B. Syari’ah dzahir dan batin
wahyu dibagi kedalam tiga bentuk makna yang terkandung didalamnya yaitu :
• Teks yang maknanya dapat difahami dengan tiga metode yang berbeda (metode retorik, dialektik dan demonstratif)
• Teks yang maknanya hanya dapat diketahui dengan metode demonstrasi. Makna yang terkandung dalam teks ini terdiri dari:
a) makna dzahir, yaitu teks yang mengandung simbol-simbol (amtsal) yang dibuat untuk menerangkan idea-idea yang dimaksud.
b) makna batin, yaitu teks yang mengandungi idea-idea itu sendiri dan hanya dapat difahami oleh yang disebut ahli al-burhan.
• Teks yang bersifat ambiguos antara dzahir dan batin. Klassifikasi teks wahyu ini juga merujuk kepada kemungkinan untuk dapat difahami dengan akal.
Maka itu ia memahami istilah “ta’wil” sebagai penafsiran dan penjelasan ucapan, ia tetap menekankan pada kesesuaiannya dengan makna dzahir dari lafadz ucapan itu. Dalam pandangannya perkataan dzahir yang dapat difahami dari lafadz bermacam-macam bentuknya, ada yang menurut konteksnya dan ada pula yang difahami sesuai dengan ikatan-ikatan yang ada didalamnya.
Untuk itu, Ibnu Rusyd menetapkan tiga syarat, agar ta’wil itu dapat diterima:
1) menjaga agar lafadz itu sesuai dengan makna yang terdapat dalam Bahasa Arab dan maksud al-syari’ serta tidak memahami dengan makna lain.
2) menjaga agar maknanya sesuai dengan yang dimaksudkan oleh pembicara dalam konteks lafaznya.

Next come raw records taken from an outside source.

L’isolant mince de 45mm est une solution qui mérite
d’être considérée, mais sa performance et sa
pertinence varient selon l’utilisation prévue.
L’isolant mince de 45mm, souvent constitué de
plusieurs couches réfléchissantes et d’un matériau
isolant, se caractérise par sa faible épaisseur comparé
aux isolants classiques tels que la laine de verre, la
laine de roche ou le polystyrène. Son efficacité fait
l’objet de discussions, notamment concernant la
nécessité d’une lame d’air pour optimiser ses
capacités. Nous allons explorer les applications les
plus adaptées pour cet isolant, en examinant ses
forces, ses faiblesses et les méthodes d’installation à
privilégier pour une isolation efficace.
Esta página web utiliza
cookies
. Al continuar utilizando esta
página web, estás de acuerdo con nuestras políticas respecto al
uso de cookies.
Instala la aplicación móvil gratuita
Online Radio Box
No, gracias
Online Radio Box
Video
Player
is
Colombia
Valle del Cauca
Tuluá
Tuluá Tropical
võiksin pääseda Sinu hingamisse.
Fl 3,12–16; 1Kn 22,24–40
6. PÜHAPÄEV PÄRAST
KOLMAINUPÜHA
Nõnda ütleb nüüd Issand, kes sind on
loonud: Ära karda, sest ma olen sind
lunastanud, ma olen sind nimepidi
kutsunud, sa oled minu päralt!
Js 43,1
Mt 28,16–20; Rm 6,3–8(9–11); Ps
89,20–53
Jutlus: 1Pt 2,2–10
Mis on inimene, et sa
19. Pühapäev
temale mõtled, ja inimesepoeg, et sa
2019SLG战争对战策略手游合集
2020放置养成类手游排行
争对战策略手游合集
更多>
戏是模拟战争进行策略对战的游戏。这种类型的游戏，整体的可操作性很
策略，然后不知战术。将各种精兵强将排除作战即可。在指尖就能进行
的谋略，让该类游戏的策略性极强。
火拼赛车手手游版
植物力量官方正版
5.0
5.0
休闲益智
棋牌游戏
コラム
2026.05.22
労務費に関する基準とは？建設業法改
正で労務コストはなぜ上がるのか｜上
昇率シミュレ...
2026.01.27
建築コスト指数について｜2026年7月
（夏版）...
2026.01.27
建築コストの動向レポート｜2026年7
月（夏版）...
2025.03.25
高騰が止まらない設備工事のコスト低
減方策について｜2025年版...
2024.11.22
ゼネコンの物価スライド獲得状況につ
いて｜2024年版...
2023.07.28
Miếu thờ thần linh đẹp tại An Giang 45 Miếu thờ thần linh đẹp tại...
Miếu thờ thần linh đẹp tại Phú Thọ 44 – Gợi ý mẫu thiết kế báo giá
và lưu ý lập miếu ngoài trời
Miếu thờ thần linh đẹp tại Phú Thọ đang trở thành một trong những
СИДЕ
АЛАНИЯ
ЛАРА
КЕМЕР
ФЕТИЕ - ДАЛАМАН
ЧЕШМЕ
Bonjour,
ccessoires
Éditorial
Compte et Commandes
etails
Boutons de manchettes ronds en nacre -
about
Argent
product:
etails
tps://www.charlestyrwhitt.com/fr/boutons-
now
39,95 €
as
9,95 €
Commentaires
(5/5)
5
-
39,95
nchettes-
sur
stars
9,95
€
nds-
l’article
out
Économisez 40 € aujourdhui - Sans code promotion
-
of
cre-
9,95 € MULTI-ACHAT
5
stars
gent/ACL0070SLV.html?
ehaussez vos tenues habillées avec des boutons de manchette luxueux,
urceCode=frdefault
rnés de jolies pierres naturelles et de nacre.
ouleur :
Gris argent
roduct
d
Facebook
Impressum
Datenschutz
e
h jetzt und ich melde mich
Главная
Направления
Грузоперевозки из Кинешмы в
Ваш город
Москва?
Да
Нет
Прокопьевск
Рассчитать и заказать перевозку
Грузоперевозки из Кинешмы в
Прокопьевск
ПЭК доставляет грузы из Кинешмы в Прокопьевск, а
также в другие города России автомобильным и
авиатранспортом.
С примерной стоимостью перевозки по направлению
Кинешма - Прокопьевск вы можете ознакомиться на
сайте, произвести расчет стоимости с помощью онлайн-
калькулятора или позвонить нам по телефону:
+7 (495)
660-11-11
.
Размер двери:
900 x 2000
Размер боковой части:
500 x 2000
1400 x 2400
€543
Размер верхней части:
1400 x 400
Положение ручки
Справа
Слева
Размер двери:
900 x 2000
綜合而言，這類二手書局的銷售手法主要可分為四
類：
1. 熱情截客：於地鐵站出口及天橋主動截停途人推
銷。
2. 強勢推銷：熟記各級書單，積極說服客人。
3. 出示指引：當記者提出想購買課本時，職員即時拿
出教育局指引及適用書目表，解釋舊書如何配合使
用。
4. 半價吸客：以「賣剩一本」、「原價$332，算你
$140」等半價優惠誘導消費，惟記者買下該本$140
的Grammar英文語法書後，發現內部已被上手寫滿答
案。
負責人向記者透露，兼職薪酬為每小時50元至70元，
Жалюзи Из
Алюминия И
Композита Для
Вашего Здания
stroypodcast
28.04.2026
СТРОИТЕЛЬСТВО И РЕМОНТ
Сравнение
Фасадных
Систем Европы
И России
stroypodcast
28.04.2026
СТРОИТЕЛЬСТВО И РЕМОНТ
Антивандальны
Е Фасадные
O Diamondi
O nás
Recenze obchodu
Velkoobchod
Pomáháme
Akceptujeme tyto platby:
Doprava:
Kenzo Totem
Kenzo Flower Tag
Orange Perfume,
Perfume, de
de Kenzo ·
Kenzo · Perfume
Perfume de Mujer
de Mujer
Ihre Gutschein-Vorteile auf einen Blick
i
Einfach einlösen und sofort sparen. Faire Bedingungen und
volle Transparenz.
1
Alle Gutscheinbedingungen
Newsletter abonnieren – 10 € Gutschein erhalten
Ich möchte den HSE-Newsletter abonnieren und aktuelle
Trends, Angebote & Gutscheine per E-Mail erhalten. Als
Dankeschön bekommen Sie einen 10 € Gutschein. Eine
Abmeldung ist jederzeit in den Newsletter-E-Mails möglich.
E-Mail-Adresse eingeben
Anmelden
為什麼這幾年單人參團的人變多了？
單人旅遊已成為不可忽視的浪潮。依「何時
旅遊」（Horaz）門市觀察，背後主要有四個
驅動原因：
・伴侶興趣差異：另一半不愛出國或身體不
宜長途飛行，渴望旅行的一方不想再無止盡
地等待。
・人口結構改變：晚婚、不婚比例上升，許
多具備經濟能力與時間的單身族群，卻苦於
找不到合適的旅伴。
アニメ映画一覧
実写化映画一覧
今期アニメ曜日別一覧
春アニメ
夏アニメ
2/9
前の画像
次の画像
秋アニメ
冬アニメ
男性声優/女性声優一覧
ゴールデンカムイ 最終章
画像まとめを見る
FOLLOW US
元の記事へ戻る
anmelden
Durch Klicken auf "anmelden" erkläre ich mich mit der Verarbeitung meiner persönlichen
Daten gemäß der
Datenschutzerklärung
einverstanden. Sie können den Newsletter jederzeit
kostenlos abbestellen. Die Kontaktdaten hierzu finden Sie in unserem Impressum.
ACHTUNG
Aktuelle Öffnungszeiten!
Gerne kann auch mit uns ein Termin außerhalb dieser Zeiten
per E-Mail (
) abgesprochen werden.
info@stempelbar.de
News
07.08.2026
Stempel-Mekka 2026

3) memperhatikan “mustawa al-ma’rifi” (tingkatan nalar dan pengetahuan) kepada siapa “ta’wil” itu dihadapkan.
Oleh itu kita tidak boleh menta’wilkan lafadz-lafadz al-Qur’an dengan sesuka hati tanpa mengkaji maksud yang sesungguhnya sesuai dengan konteks masing-masing lafadz.